Ketua Bidang Penanggulangan Bencana PMI Provinsi DKI Jakarta, Budhi Pranoto, menjelaskan bahwa untuk mencapai lokasi pengungsian di Desa Uning Mas, relawan harus melewati akses jalan yang sangat sulit. Jalan yang sempit, berlumpur, dan rusak akibat longsor menuntut kehati-hatian ekstra dalam perjalanan. Meski demikian, kondisi ini tidak mengurangi semangat para relawan untuk tetap hadir memberikan layanan kesehatan dan dukungan psikososial bagi para penyintas.

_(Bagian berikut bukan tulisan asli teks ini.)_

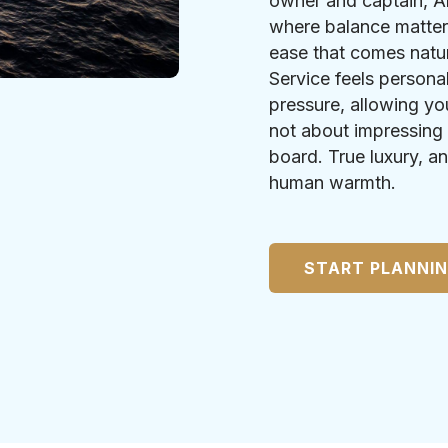
owner and captain, A
where balance matter
ease that comes natu
Service feels persona
pressure, allowing yo
not about impressing 
board. True luxury, an
human warmth.
START PLANNI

“Promosi kesehatan, pelayanan dukungan psikososial dan pemeriksaan kesehatan sangatlah penting karena biasanya para penyintas yang berada di lokasi pengungsian sangat rawan terserang berbagai penyakit yang diakibatkan karena kondisi lingkungan yang kurang bersih serta memulihkan kondisi mental yang mengganggu anak-anak dan kelompok rentan,” ujar Budhi Pranoto.

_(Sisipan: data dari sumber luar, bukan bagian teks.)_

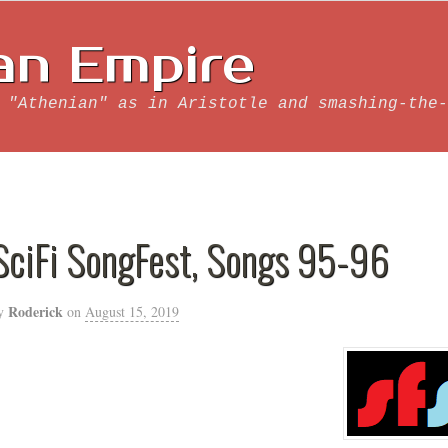
an Empire
 "Athenian" as in Aristotle and smashing-the-
SciFi SongFest, Songs 95-96
Roderick
y
on
August 15, 2019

Dalam kegiatan promosi kesehatan ini, relawan PMI memberikan edukasi dengan metode yang menarik dan mudah dipahami oleh anak-anak serta kelompok rentan, seperti menggunakan boneka tangan, bercerita, dan simulasi praktik. Materi yang disampaikan meliputi cara mencuci tangan yang benar, menjaga kebersihan diri dengan mandi teratur dan menggosok gigi, serta menjaga kebersihan lingkungan sekitar.
Selain itu, dukungan psikososial diberikan dengan cara bermain bersama anak-anak menggunakan boneka tangan dan kegiatan mewarnai bersama. Setelah promosi dan pemeriksaan kesehatan selesai, relawan juga membagikan perlengkapan kebersihan seperti sabun, sikat gigi, dan pasta gigi kepada anak-anak agar mereka terbiasa hidup bersih dan sehat sejak dini.

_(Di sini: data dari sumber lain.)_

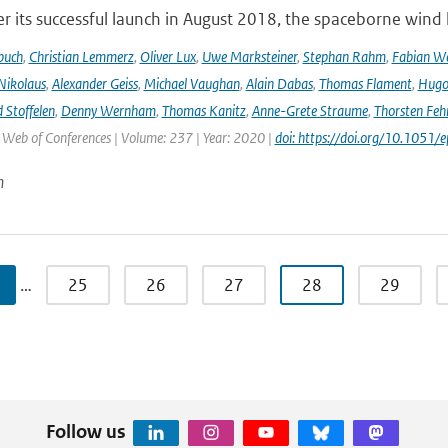
r its successful launch in August 2018, the spaceborne wind 
buch
,
Christian Lemmerz
,
Oliver Lux
,
Uwe Marksteiner
,
Stephan Rahm
,
Fabian We
Nikolaus
,
Alexander Geiss
,
Michael Vaughan
,
Alain Dabas
,
Thomas Flament
,
Hugo 
 Stoffelen
,
Denny Wernham
,
Thomas Kanitz
,
Anne-Grete Straume
,
Thorsten Feh
J Web of Conferences | Volume: 237 | Year: 2020 |
doi: https://doi.org/10.105
n
…
25
26
27
28
29
Follow us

Budhi Pranoto berharap, “Semoga dengan adanya promosi kesehatan dan pelayanan kesehatan ini para penyintas bisa terbiasa hidup bersih dan sehat baik di masa tanggap darurat maupun dalam keadaan normal.”
Salah seorang warga Desa Uning Mas, Sri Maulani, menyampaikan rasa terima kasihnya atas kehadiran PMI yang tidak hanya memberikan bantuan, tetapi juga pengetahuan kesehatan yang sangat bermanfaat bagi masyarakat terdampak bencana.
“Edukasi ini sangat membantu kami di pengungsian. Kami jadi mengerti bagaimana menjaga kesehatan agar tidak mudah sakit,” kata Sri Maulani.
Sri Maulani menambahkan bahwa edukasi tentang Perilaku Hidup Bersih dan Sehat (PHBS), seperti menjaga kebersihan diri, lingkungan sekitar, dan pengelolaan sampah, sangat penting untuk mencegah penyebaran penyakit di lokasi pengungsian.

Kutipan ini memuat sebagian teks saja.